**WHAT TO PRODUCE**
Your task is to copy every line of the entries that holds the word "Terbaik".

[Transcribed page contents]
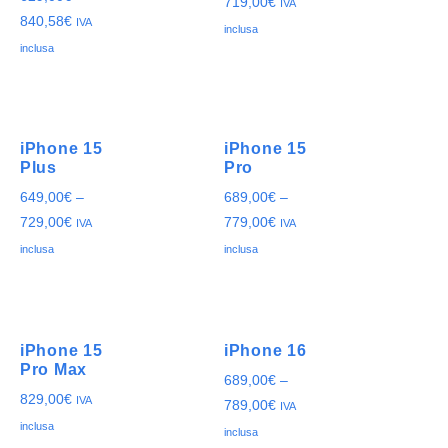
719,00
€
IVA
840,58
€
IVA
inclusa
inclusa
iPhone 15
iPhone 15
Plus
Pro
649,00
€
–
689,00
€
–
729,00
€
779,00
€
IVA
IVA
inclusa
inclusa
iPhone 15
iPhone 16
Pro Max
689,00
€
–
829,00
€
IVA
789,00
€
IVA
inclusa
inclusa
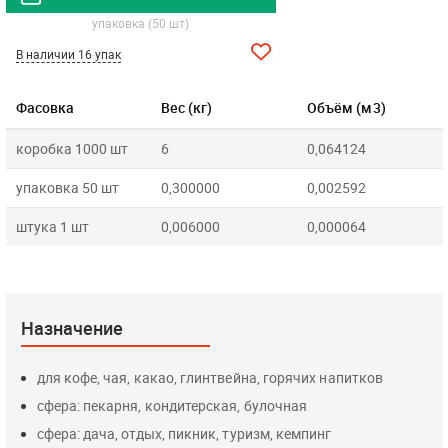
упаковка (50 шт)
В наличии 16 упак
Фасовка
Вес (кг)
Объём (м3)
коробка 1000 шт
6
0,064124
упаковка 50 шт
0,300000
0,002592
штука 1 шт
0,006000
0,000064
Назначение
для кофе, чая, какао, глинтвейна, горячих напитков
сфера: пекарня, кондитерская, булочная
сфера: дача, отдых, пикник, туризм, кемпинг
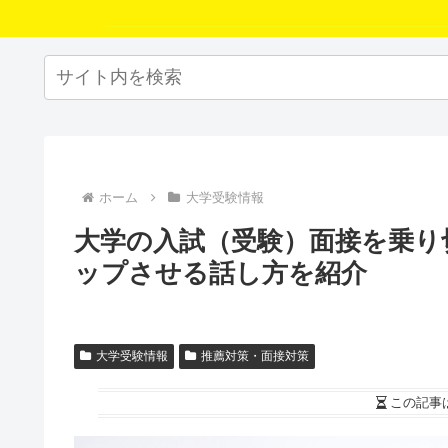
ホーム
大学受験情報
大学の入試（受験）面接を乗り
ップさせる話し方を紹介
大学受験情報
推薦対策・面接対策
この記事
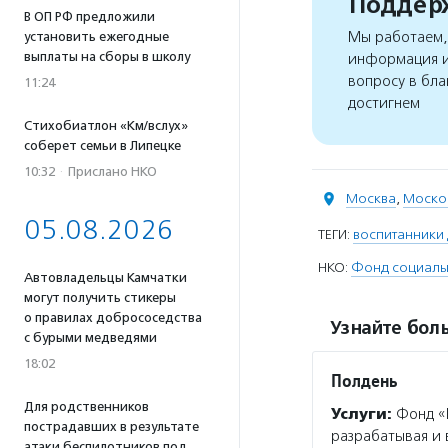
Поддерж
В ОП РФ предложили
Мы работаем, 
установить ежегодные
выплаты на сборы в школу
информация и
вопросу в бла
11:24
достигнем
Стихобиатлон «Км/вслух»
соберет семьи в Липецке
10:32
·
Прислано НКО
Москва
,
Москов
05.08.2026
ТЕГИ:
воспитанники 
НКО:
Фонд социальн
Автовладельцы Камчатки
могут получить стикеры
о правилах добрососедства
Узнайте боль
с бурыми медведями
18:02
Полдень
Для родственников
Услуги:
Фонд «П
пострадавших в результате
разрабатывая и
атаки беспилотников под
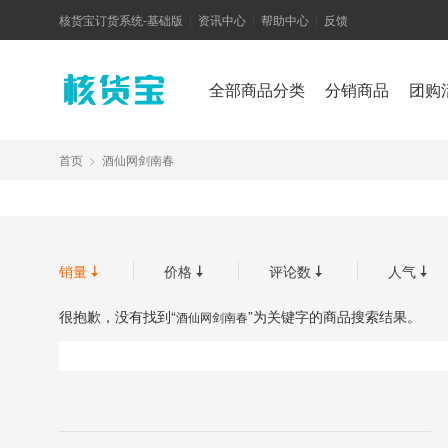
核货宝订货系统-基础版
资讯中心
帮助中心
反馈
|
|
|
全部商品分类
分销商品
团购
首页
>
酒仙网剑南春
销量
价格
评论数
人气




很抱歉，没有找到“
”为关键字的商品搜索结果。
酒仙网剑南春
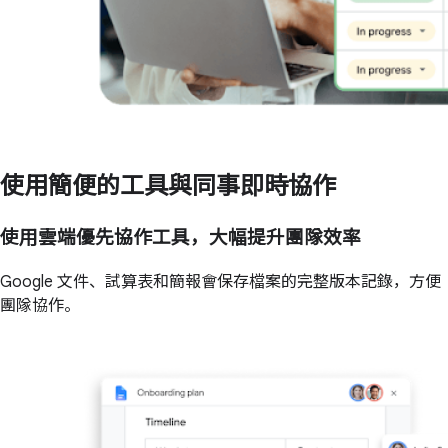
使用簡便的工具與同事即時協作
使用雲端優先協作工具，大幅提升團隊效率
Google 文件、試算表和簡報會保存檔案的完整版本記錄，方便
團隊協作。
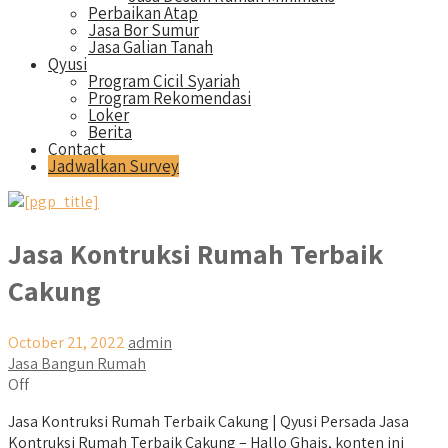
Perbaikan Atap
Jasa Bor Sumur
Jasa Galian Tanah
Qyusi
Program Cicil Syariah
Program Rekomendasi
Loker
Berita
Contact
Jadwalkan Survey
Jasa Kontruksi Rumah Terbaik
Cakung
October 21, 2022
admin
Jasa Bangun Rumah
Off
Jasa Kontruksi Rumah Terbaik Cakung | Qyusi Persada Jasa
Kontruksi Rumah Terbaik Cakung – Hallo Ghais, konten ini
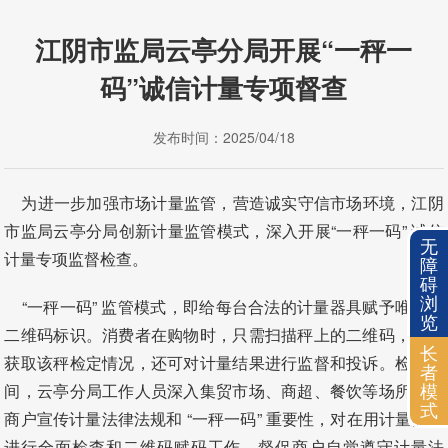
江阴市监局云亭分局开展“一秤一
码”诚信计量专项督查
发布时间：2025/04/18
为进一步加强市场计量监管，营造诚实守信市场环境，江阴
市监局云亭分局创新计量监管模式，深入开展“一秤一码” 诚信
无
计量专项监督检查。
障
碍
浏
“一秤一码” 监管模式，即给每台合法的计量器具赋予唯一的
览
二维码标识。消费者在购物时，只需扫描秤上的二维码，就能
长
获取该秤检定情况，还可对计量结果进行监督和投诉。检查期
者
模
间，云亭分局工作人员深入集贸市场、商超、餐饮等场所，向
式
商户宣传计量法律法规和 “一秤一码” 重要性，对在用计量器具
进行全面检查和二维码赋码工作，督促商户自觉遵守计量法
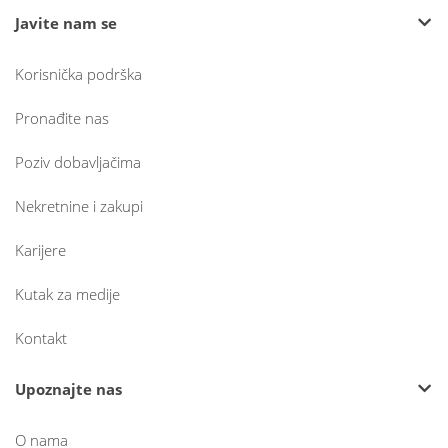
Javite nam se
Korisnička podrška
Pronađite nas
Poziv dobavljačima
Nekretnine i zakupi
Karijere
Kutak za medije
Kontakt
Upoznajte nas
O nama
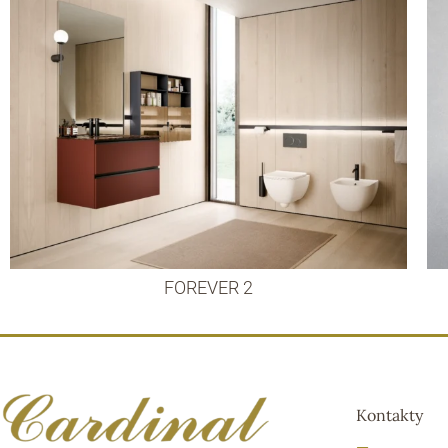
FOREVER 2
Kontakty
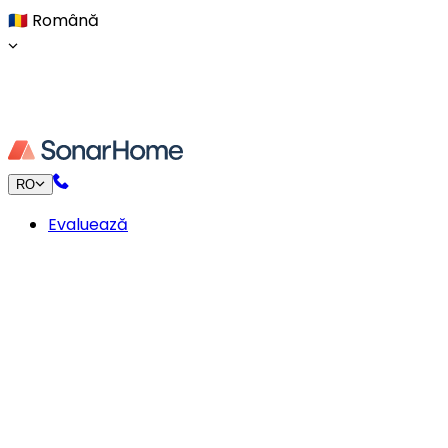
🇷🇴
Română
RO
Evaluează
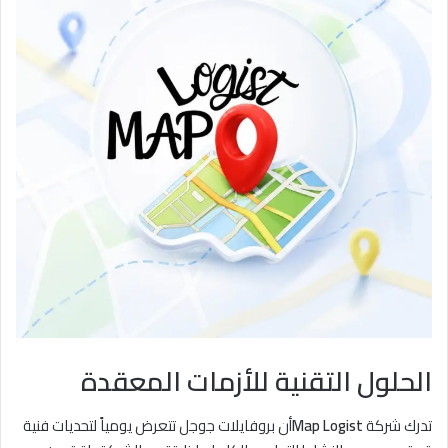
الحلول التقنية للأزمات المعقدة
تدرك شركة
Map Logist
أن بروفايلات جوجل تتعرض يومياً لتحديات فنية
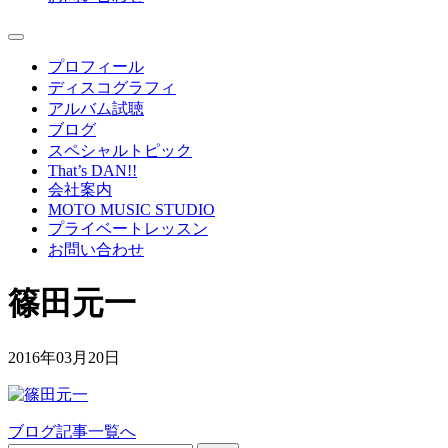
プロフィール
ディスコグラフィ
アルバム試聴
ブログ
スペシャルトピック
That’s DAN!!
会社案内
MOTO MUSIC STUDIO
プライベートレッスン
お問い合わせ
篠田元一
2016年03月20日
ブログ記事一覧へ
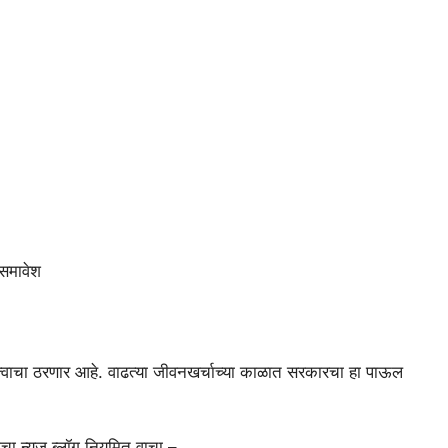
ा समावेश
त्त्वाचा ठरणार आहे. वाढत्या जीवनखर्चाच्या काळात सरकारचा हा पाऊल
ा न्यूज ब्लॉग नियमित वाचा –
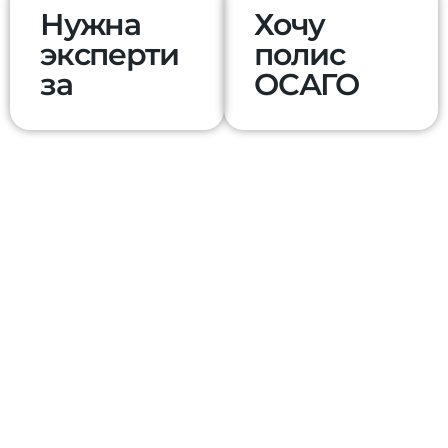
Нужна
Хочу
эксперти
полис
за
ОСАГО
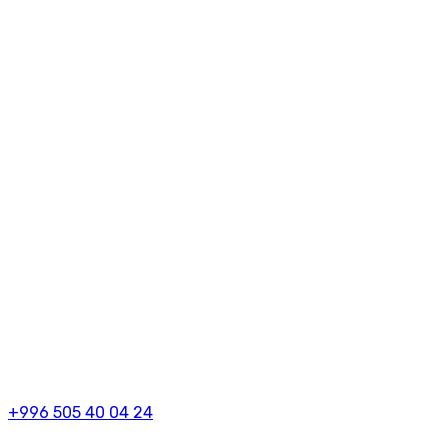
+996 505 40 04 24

**ANSWER BOX**
Jasa Kontruksi Rumah Terbaik
Jasa Kontruksi Rumah Terbaik Cakung | Qyusi Persada Jasa
Kontruksi Rumah Terbaik Cakung – Hallo Ghais, konten ini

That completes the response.